== What you have to do ==
The reply should hold only the lines below from the one with "For example, the" to the end, each copied exactly.

=====

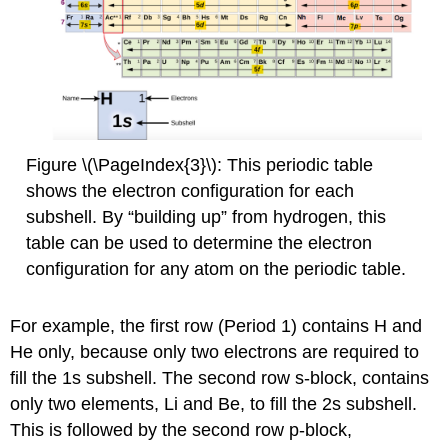
Figure \(\PageIndex{3}\): This periodic table
shows the electron configuration for each
subshell. By “building up” from hydrogen, this
table can be used to determine the electron
configuration for any atom on the periodic table.
For example, the first row (Period 1) contains H and
He only, because only two electrons are required to
fill the 1s subshell. The second row s-block, contains
only two elements, Li and Be, to fill the 2s subshell.
This is followed by the second row p-block,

=====

== Result below ==
For example, the first row (Period 1) contains H and
He only, because only two electrons are required to
fill the 1s subshell. The second row s-block, contains
only two elements, Li and Be, to fill the 2s subshell.
This is followed by the second row p-block,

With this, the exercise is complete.